So let’s everyone cross fingers for the success of this amazing piece of science: After 3 Billion Miles, Craft Returns Sunday Bearing Cosmic Dust Older Than the Sun – New York Times
This little project is fascinating, brilliant, and cheap. It’s the kind of thing we could do a lot of if we could let go, perhaps for about a century, of the romantic, expensive, and pointless idea of physically putting people into space, keeping them alive there, and getting them back. The military had a terrible time letting go of what appears to be some sort of macho “sit right on the horse” cavalry instinct–note the pilot hostility to RPV’s (remotely piloted vehicles) registered here— but a generation of videogame-savvy young men may eventually turn this around.
Actually, a fair number of useful things, like earthmoving on steep slopes or below unstable banks are better done, and often with a better view of the work, by radio control than by sitting in the device itself.
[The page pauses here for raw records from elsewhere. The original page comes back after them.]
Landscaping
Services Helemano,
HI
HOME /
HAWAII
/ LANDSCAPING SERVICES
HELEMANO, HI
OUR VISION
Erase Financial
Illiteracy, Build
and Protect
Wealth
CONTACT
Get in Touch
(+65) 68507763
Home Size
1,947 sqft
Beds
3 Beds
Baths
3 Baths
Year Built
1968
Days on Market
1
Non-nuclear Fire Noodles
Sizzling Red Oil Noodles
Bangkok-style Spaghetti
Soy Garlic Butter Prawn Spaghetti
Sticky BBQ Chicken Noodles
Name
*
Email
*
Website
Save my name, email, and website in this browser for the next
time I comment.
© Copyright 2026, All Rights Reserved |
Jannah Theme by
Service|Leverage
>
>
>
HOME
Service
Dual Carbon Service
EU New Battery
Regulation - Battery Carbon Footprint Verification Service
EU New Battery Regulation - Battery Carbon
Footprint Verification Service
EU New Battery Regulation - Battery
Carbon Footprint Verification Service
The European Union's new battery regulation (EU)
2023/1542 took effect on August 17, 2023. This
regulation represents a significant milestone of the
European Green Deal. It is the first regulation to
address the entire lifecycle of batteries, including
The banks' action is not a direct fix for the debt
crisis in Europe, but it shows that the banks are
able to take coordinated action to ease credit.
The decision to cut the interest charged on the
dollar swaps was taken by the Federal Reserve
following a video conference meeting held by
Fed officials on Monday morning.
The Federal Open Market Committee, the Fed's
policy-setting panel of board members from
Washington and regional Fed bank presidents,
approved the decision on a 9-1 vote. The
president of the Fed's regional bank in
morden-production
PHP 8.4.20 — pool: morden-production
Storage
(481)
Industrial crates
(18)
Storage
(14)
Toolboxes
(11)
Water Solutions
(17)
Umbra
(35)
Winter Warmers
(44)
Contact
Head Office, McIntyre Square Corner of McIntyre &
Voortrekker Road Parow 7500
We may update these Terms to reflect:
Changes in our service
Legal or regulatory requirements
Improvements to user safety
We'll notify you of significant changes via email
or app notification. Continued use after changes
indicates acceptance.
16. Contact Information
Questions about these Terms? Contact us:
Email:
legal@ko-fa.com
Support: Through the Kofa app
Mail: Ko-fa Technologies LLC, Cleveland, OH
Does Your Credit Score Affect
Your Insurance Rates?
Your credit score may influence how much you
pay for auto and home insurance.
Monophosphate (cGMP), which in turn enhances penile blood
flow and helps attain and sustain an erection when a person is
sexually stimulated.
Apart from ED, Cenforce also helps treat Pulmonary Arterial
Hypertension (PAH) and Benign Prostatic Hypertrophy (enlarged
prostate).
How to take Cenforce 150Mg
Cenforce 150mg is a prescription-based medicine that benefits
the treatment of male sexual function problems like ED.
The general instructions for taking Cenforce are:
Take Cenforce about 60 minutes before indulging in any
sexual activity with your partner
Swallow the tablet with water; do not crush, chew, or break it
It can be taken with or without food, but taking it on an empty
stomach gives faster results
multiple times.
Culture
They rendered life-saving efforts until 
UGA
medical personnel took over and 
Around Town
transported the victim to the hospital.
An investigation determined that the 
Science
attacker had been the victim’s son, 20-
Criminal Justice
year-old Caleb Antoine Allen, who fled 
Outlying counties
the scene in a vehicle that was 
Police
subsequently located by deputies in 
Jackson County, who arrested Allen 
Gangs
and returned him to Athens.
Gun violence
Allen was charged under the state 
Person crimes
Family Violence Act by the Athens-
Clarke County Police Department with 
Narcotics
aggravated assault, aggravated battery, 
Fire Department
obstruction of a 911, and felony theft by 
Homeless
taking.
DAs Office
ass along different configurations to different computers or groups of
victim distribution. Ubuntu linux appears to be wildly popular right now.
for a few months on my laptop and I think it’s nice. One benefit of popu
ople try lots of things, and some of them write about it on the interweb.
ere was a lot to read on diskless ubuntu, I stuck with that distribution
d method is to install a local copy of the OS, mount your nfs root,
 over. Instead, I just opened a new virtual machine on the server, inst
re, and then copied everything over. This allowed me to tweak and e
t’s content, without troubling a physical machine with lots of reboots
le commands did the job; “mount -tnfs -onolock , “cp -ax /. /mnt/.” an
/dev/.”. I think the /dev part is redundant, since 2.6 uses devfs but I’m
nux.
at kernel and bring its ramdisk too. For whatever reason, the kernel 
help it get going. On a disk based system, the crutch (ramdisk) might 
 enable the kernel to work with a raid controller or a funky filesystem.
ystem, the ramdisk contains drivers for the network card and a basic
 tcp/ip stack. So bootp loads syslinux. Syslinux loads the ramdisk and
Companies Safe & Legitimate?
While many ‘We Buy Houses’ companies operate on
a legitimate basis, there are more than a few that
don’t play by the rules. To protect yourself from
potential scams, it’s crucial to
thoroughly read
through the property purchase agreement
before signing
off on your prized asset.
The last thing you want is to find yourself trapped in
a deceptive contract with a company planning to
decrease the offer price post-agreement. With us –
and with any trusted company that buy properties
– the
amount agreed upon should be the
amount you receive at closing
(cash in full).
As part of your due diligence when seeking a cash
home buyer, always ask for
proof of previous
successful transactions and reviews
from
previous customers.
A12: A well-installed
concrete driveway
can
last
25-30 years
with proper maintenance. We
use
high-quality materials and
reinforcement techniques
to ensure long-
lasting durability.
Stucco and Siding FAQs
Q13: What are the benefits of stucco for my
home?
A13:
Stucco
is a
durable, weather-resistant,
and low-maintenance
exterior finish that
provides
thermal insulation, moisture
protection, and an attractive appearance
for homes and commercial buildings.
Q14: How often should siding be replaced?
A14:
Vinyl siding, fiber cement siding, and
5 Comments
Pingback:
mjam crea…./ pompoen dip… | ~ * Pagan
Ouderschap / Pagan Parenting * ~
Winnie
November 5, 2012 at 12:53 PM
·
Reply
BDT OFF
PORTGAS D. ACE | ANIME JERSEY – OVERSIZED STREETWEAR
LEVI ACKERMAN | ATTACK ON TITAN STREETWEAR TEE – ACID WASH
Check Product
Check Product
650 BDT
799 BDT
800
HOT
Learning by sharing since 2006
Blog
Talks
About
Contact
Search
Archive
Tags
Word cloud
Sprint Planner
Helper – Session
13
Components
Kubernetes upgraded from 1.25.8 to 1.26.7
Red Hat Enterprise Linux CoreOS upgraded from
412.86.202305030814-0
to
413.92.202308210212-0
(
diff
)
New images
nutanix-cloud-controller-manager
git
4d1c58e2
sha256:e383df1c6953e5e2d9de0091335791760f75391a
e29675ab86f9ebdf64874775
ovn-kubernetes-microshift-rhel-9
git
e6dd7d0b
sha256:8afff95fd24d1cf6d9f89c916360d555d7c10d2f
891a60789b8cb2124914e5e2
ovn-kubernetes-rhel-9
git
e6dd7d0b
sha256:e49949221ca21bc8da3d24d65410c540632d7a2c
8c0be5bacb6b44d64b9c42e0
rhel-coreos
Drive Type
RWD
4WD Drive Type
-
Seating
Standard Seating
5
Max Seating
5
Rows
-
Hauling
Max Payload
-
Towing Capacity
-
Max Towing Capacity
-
Remote control poses a tradeoff between the personal satisfaction of a pilot/astronaut or operating engineer, for whom it is certainly more fun to control a vehicle from inside it, and the interests of the enterprise.
Caution: people who should know better have inexcusably inferred from these sound principles governing aviation and earthmoving that teaching might be better done by remote means, broadcasting (for example) the best sessions by the best teachers to very large classes. The implications for employment in my business make it clear to any fool what a despicable and dangerous folly this would be.